Proses pengambilan gambar terbilang menarik. Layaknya bocah, ada yang merasa malu-malu, tapi juga ada yang kegirangan. Pagi itu kelompok Kartini mengangkat cerita tentang seorang anak yang sering dipalak teman sekolahnya. Tema ini diambil berdasar dari fakta-fakta yang mereka jumpai di sekolah.

Bagi salah seorang peserta workshop, Felisa Putri (10), ini adalah pengalaman pertamanya membuat film dokumenter. “Di sekolah enggak ada pelajaran membuat film.
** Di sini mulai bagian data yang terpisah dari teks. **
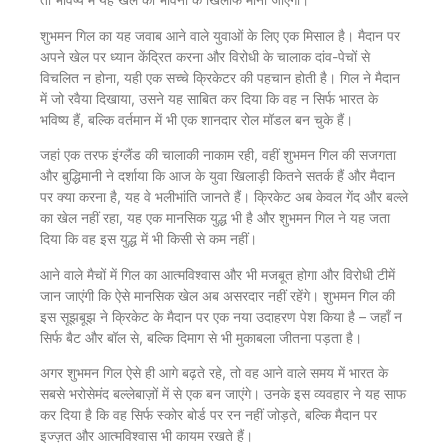
शुभमन गिल का यह जवाब आने वाले युवाओं के लिए एक मिसाल है। मैदान पर
अपने खेल पर ध्यान केंद्रित करना और विरोधी के चालाक दांव-पेचों से
विचलित न होना, यही एक सच्चे क्रिकेटर की पहचान होती है। गिल ने मैदान
में जो रवैया दिखाया, उसने यह साबित कर दिया कि वह न सिर्फ भारत के
भविष्य हैं, बल्कि वर्तमान में भी एक शानदार रोल मॉडल बन चुके हैं।
जहां एक तरफ इंग्लैंड की चालाकी नाकाम रही, वहीं शुभमन गिल की सजगता
और बुद्धिमानी ने दर्शाया कि आज के युवा खिलाड़ी कितने सतर्क हैं और मैदान
पर क्या करना है, यह वे भलीभांति जानते हैं। क्रिकेट अब केवल गेंद और बल्ले
का खेल नहीं रहा, यह एक मानसिक युद्ध भी है और शुभमन गिल ने यह जता
दिया कि वह इस युद्ध में भी किसी से कम नहीं।
आने वाले मैचों में गिल का आत्मविश्वास और भी मजबूत होगा और विरोधी टीमें
जान जाएंगी कि ऐसे मानसिक खेल अब असरदार नहीं रहेंगे। शुभमन गिल की
इस सूझबूझ ने क्रिकेट के मैदान पर एक नया उदाहरण पेश किया है – जहाँ न
सिर्फ बैट और बॉल से, बल्कि दिमाग से भी मुकाबला जीतना पड़ता है।
अगर शुभमन गिल ऐसे ही आगे बढ़ते रहे, तो वह आने वाले समय में भारत के
सबसे भरोसेमंद बल्लेबाज़ों में से एक बन जाएंगे। उनके इस व्यवहार ने यह साफ
कर दिया है कि वह सिर्फ स्कोर बोर्ड पर रन नहीं जोड़ते, बल्कि मैदान पर
इज्ज़त और आत्मविश्वास भी कायम रखते हैं।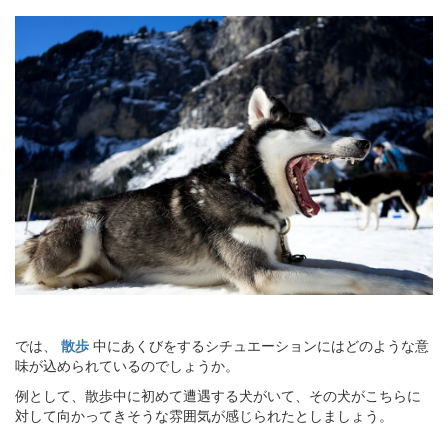
では、
散歩
中にあくびをするシチュエーションにはどのような意
味が込められているのでしょうか。
例として、散歩中に初めて遭遇する犬がいて、その犬がこちらに
対して向かってきそうな雰囲気が感じられたとしましょう。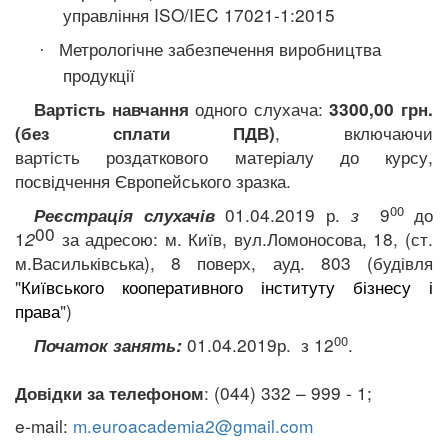
управління
ISO/IEC
17021-1:2015
Метрологічне забезпечення виробництва
·
продукції
одного слухача:
Вартість навчання
3300
,00 грн.
,
включаючи
(без сплати ПДВ)
вартість
роздаткового матеріалу до курсу,
посвідчення Європейського зразка.
00
01.04.2019 р.
з
9
до
Реєстрація слухачів
00
1
2
за адресою:
м. Київ,
вул.Ломоносова, 18
,
(ст.
м.Васильківська), 8 поверх, ауд
.
803 (будівля
"
Київського
кооперативного інституту бізнесу і
права
")
00
01.04.2019р.
з 12
.
Початок занять:
: (044) 332 – 999 - 1;
Довідки за телефоном
e-mail:
m.euroacademia2@gmail.com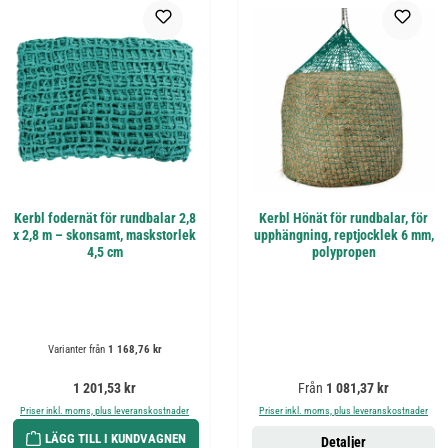
Kerbl fodernät för rundbalar 2,8
Kerbl Hönät för rundbalar, för
x 2,8 m – skonsamt, maskstorlek
upphängning, reptjocklek 6 mm,
4,5 cm
polypropen
Varianter från
1 168,76 kr
Ordinarie pris:
Ordinarie pris:
1 201,53 kr
Från
1 081,37 kr
Priser inkl. moms, plus leveranskostnader
Priser inkl. moms, plus leveranskostnader
LÄGG TILL I KUNDVAGNEN
Detaljer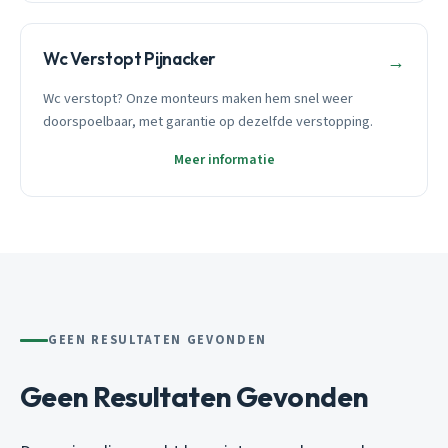
Wc Verstopt Pijnacker
→
Wc verstopt? Onze monteurs maken hem snel weer
doorspoelbaar, met garantie op dezelfde verstopping.
Meer informatie
GEEN RESULTATEN GEVONDEN
Geen Resultaten Gevonden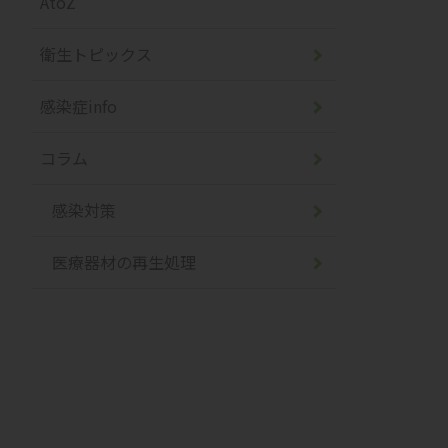
AtoZ
衛生トピックス
感染症info
コラム
感染対策
医療器材の再生処理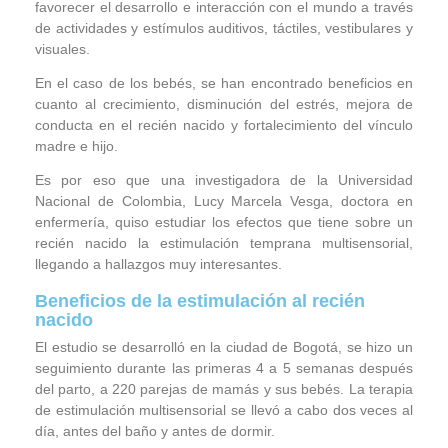
favorecer el desarrollo e interacción con el mundo a través
de actividades y estímulos auditivos, táctiles, vestibulares y
visuales.
En el caso de los bebés, se han encontrado beneficios en
cuanto al crecimiento, disminución del estrés, mejora de
conducta en el recién nacido y fortalecimiento del vínculo
madre e hijo.
Es por eso que una investigadora de la Universidad
Nacional de Colombia, Lucy Marcela Vesga, doctora en
enfermería, quiso estudiar los efectos que tiene sobre un
recién nacido la estimulación temprana multisensorial,
llegando a hallazgos muy interesantes.
Beneficios de la estimulación al recién
nacido
El estudio se desarrolló en la ciudad de Bogotá, se hizo un
seguimiento durante las primeras 4 a 5 semanas después
del parto, a 220 parejas de mamás y sus bebés. La terapia
de estimulación multisensorial se llevó a cabo dos veces al
día, antes del baño y antes de dormir.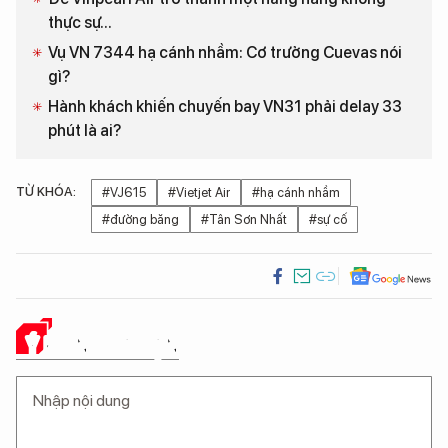
thực sự...
Vụ VN 7344 hạ cánh nhầm: Cơ trưởng Cuevas nói
gì?
Hành khách khiến chuyến bay VN31 phải delay 33
phút là ai?
TỪ KHÓA:
#VJ615
#Vietjet Air
#hạ cánh nhầm
#đường băng
#Tân Sơn Nhất
#sự cố
Ý KIẾN CỦA BẠN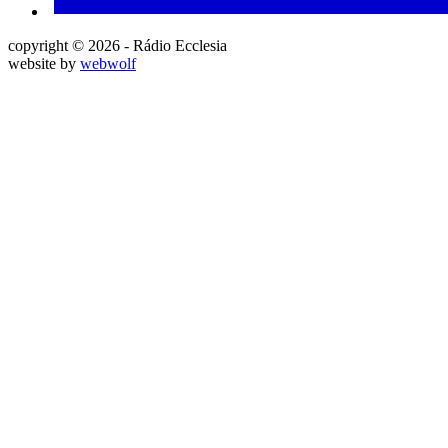
copyright © 2026 - Rádio Ecclesia
website by
webwolf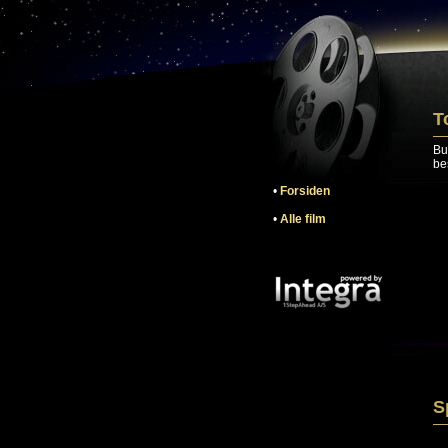
T
Bu
bes
•
Forsiden
•
Alle film
S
Dulu sempat mendapat pelajaran tentang pemeranan tokoh,” tutur siswi kelas 5 Sekolah Dasar yang menggemari film Harry Potter ini.

Sedangkan bagi Reissa, membimbing enam orang anak untuk membikin film dokumenter menjadi menjadi pengalaman menarik. “Saya harus menyesuaikan dengan karakter mereka. Lumayan agak susah karena ada anak yang pasif,” ungkapnya.

Tak hanya shooting, para peserta workshop juga diajari cara mengedit gambar. Di awal acara, mereka dikenalkan terlebih dahulu terhadap film dokumenter dengan cara menonton film yang dibuat oleh bocah-bocah Imogiri, Bantul, Daerah Istimewa Yogyakarta berjudul “Penjual Dawet Pak Kasiman”. Barulah setelah itu mereka dibagi ke dalam kelompok-kelompok yang memuat tugas sebagai sutradara, kamaramen, reporter, narasumber, atau pemeran cerita.

Workshop Film Dokumenter ini merupakan satu gerbong dari acara Solo Documentary Film Festival. Bekerjasama dengan komunitas Solo Mengajar, 25 anak tersebut diajari untuk menyuarakan kondisi sekitar berdasar sudut pandang mereka sebagai anak-anak.

Dosen Pembimbing Solo Documentary Film Festival, Noor Arsya Ariyosamodro, menuturkan, dari acara ini para peserta diajari bagaimana alur pembuatan film. “Selain itu kami juga mengajari mereka untuk menjadikan film sebagai alat meyampaikan suara-suaranya tentang kondisi di lingkungannya,” katanya, Minggu (24/4/2016) di Taman Cerdas Mojosongo.

Ketua Panitia Solo Documentary Film Festival, Dimas Erdhinta, menambahkan, film-film yang diproduksi pagi itu akan ditampilkan di malam penganugerahaan Solo Documentary Film Festival, 16 Oktober 2016 mendatang.